C’est une première depuis plusieurs années qui illustre la montée des tensions entre l’Algérie et la France. Dans un contexte de grave crise entre les deux pays, le ministre français de l’Intérieur ne sera pas présent au traditionnel Iftar des ambassadeurs qu’organise chaque Ramadan depuis 2022 la Grande mosquée de Paris.
Alors que Gérald Darmanin, ministre de l’Intérieur entre 2020 et 2024, a toujours répondu présent à ce qui est appelé « l’iftar des ambassadeurs », son successeur Bruno Retailleau n’est pas annoncé parmi les convives au repas prévu ce mardi 18 mars à la Grande mosquée de Paris, rapporte l’AFP. C’est le ministre des Affaires étrangères Jean-Noël Barrot qui représentera le gouvernement français.
L’absence annoncée de Bruno Retailleau n’est pas tout à fait une surprise dans un contexte de vives tensions entre l’Algérie et la France qui n’ont pas épargné la Grande mosquée de Paris et son recteur franco-algérien Chems-Eddine Hafiz.
Absence de Retailleau à l’Iftar de la Grande mosquée de Paris : un autre signe des tensions entre Alger et Paris
Le ministre de l’Intérieur se distingue depuis plusieurs mois par ses griefs contre l’Algérie contre laquelle il préconise d’engager « un rapport de force » sur la question migratoire et l’affaire Boualem Sansal, cet écrivain franco-algérien, incarcéré depuis novembre dernier en Algérie.
En janvier dernier, le premier flic de France, qui brigue la présidence des LR (Les Républicains, droite) avec un œil rivé sur les présidentielles de 2027, s’en est pris frontalement à la Grande mosquée de Paris sur la question de la certification Halal pour le compte de l’Algérie.

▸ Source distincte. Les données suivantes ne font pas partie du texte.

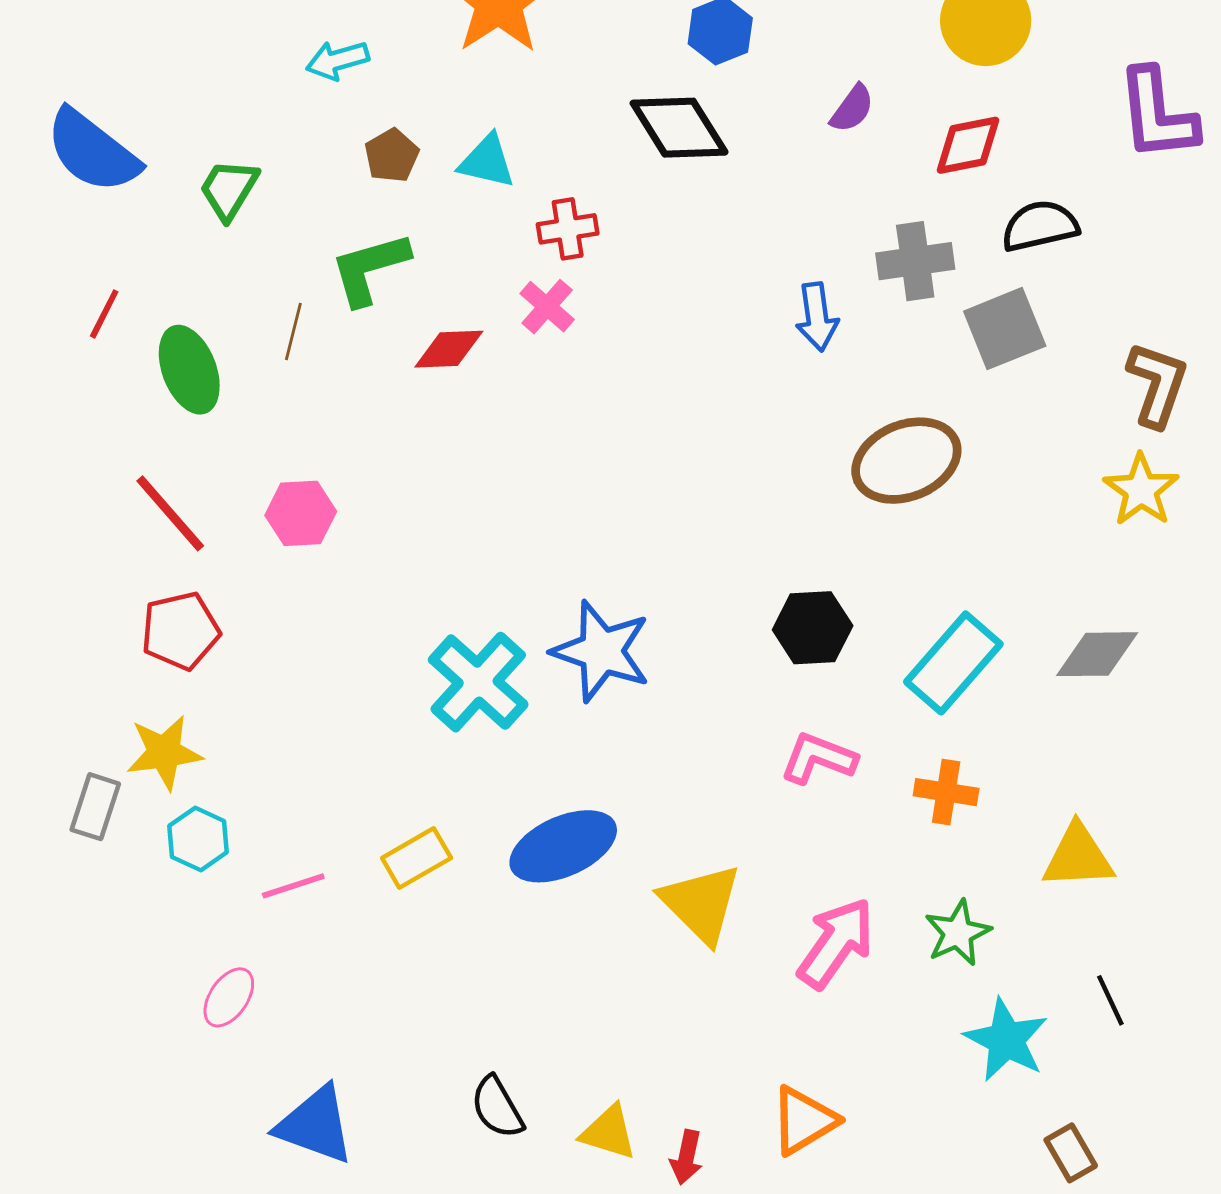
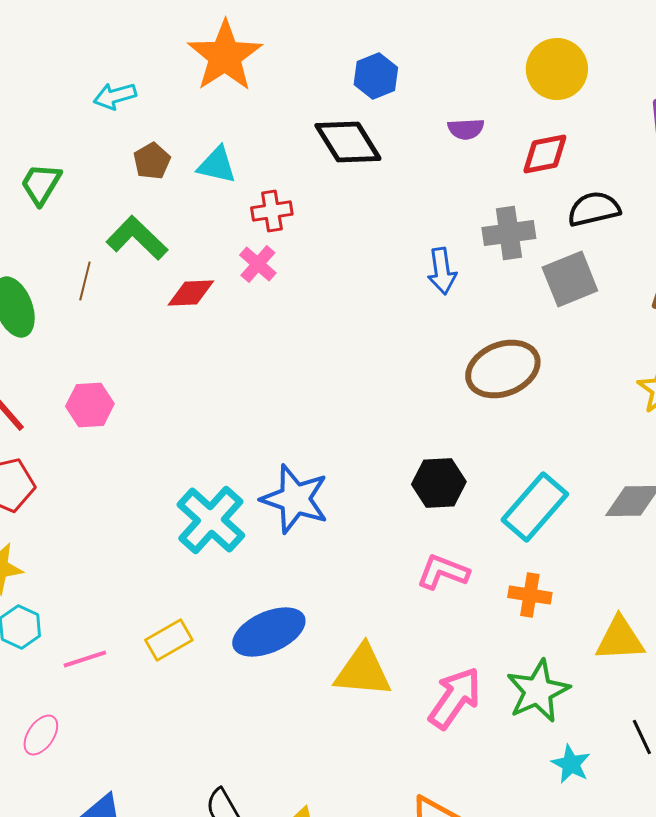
purple semicircle: (852, 109) -> (466, 129), turned 51
green L-shape: (370, 268) -> (137, 238), turned 60
yellow triangle: (701, 904) -> (363, 671), turned -40
green star: (958, 933) -> (538, 691), size x1.4
cyan star: (1006, 1040) -> (571, 764), size x0.7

L’institution avait été accusée d’avoir mis en place « un juteux système financier » après avoir obtenu du gouvernement algérien l’exclusivité de la certification Halal des produits importés par l’Algérie des pays de l’Union européenne et du reste du monde.

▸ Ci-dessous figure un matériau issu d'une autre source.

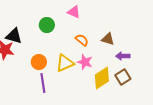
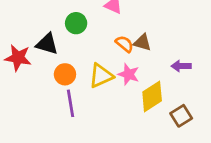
black triangle: (14, 36) -> (47, 44), moved
brown triangle: (108, 39) -> (142, 43), moved
brown square: (123, 77) -> (181, 116), moved

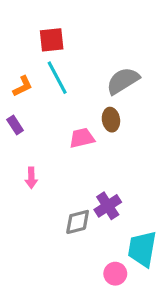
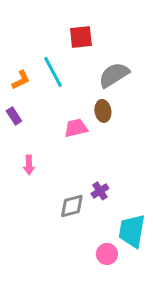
red square: (52, 40) -> (81, 37), moved
purple cross: (108, 206) -> (100, 191), size x0.7

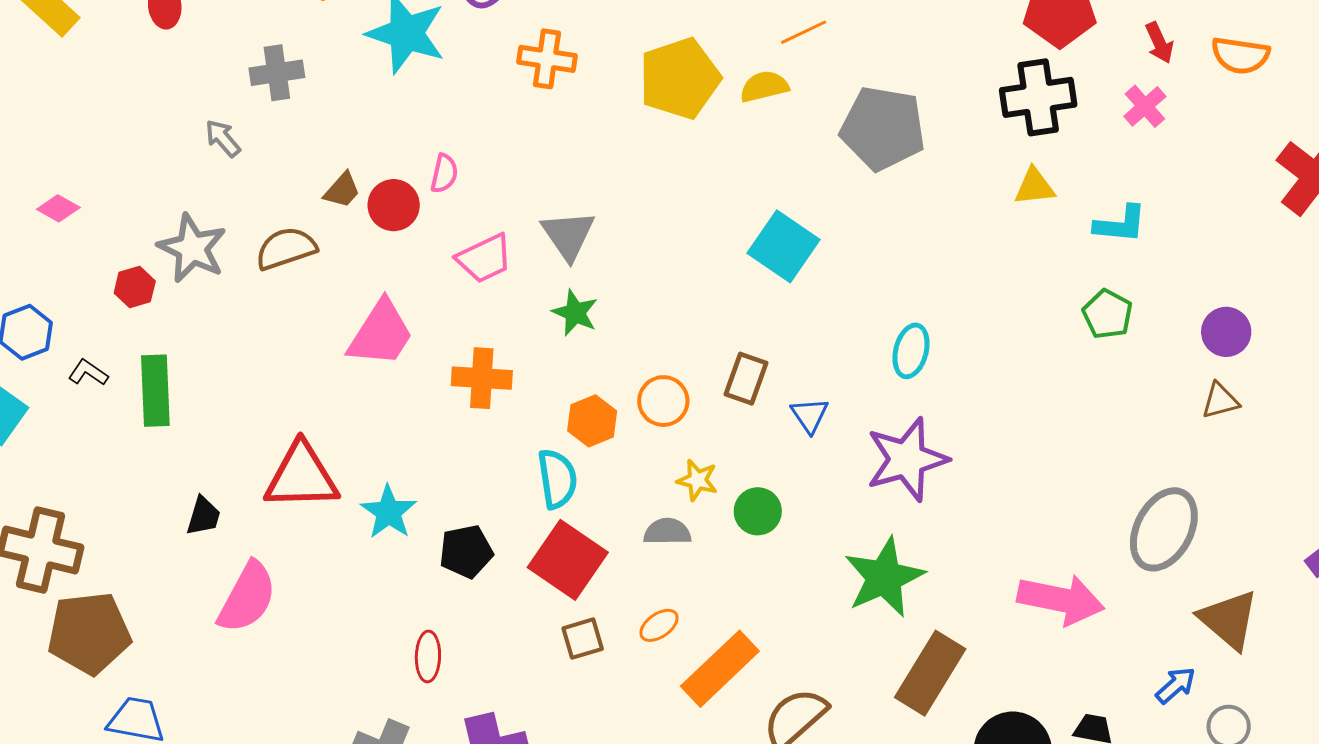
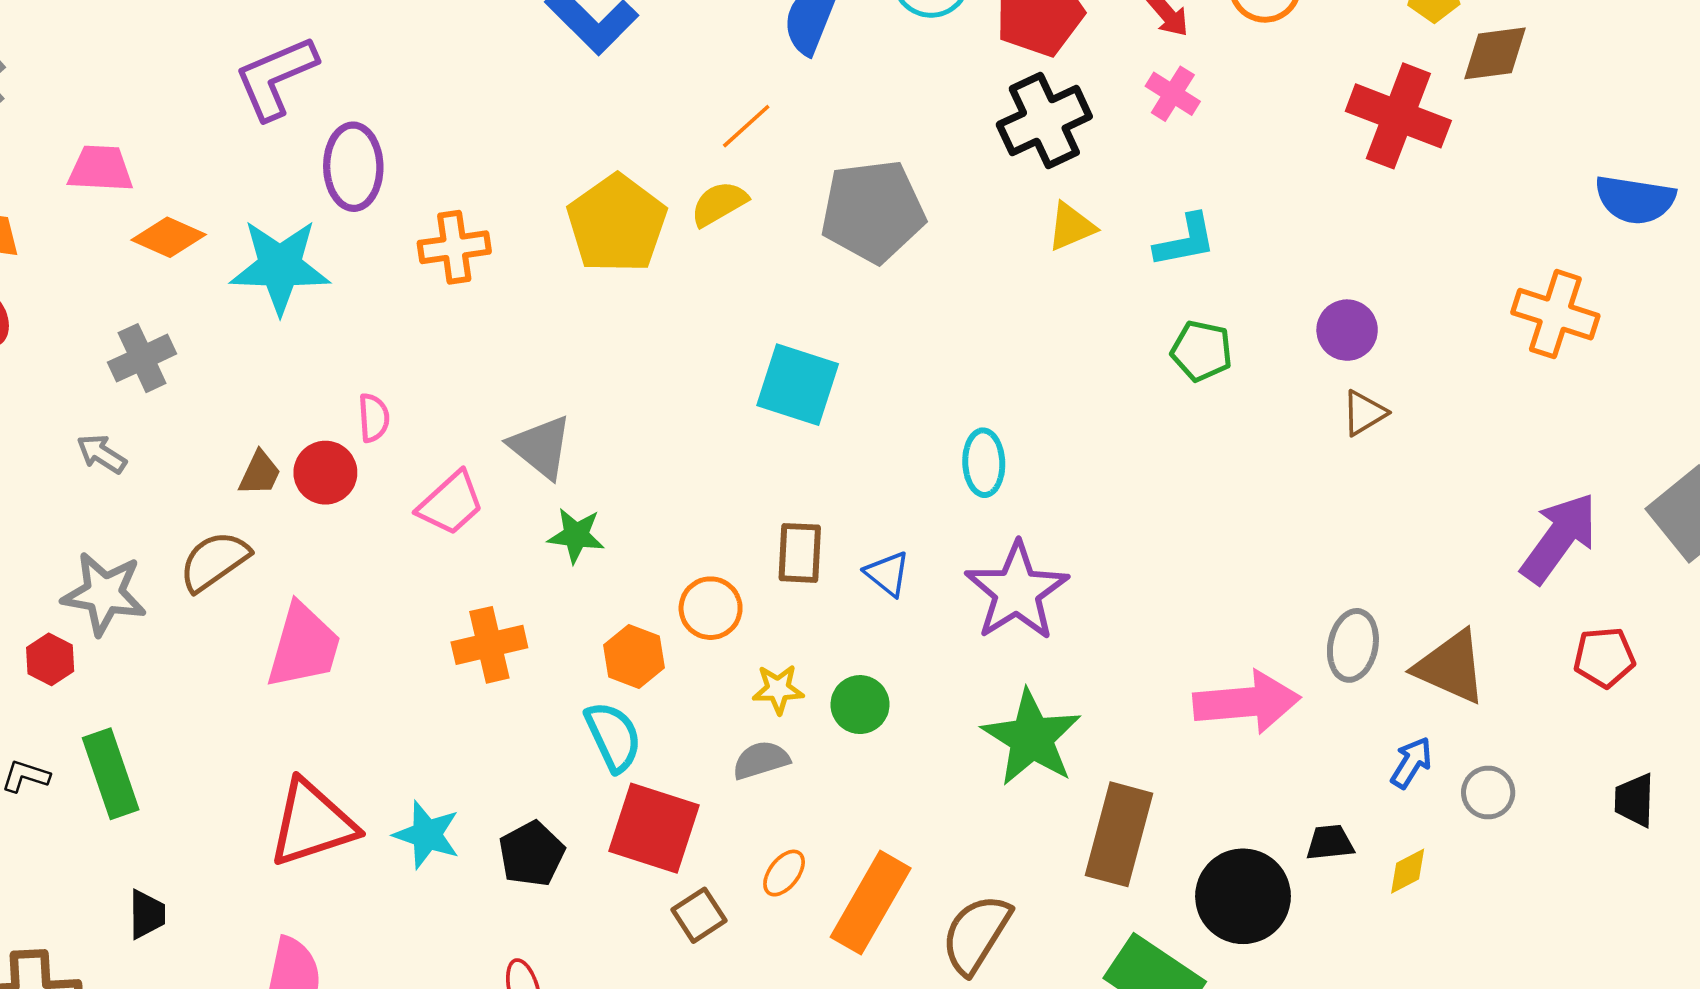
pink trapezoid: (381, 334) -> (304, 646), moved
black trapezoid: (203, 516) -> (147, 914), moved
gray ellipse: (1164, 529) -> (1353, 645), moved, size x0.7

Bruno Retailleau avait promis d’agir contre la Grande mosquée de Paris et ce qu’il a qualifié d’« Islam consulaire, très influencé par des pays étrangers ». « J’ai demandé à mes services de voir, d’examiner les conditions sur lesquelles cette taxe avait été instaurée », a-t-il déclaré le 24 janvier. « Une mosquée est un lieu de culte, ce n’est pas une ambassade », a-t-il dit en allusion à l’institution dirigée par Chems-Eddine Hafiz.
France-Algérie : la Grande mosquée de Paris prise dans le tourbillon de la crise
Quelques semaines plus tôt, Xavier Driencourt, l’autre voix du courant anti-Algérie en France, s’était, lui aussi, attaqué dans les mêmes termes à Chems-Eddine Hafiz, lui rappelant qu’il n’est pas « l’ambassadeur officieux de l’Algérie » et l’invitant à s’occuper "de religion et non de politique.
Le recteur de la plus importante institution religieuse musulmane en France avait dénoncé une « campagne médiatique sans précédent » et des « attaques extrêmement virulentes, totalement mensongères » émanant des « milieux hostiles à l’apaisement des relations entre la France et l’Algérie ».
« La Grande mosquée de Paris fait les frais de la détérioration des relations franco-algériennes », confirme auprès de l’AFP le sociologue Franck Frégosi.
Signe supplémentaire de tension, aucun imam n’est arrivé cette année d’Algérie pour le Ramadhan, alors que d’habitude à cette période de l’année, 80 imams algériens sont envoyés pour encadrer les fidèles pendant le mois du jeûne dans les différentes structures affinées à la GMP.
« La situation est compliquée » a seulement commenté Hafiz, selon Sud-Ouest. Ce dernier a expliqué que ses tourments sont antérieurs à la crise France-Algérie. Ils ont commencé précisément depuis qu’il a refusé de marcher aux côtés de l’extrême-droite contre l’antisémitisme en novembre 2023. « Avant, j’étais le musulman qu’il fallait fréquenter à tout prix. Après, je deviens le pire des antisémites », dit-il.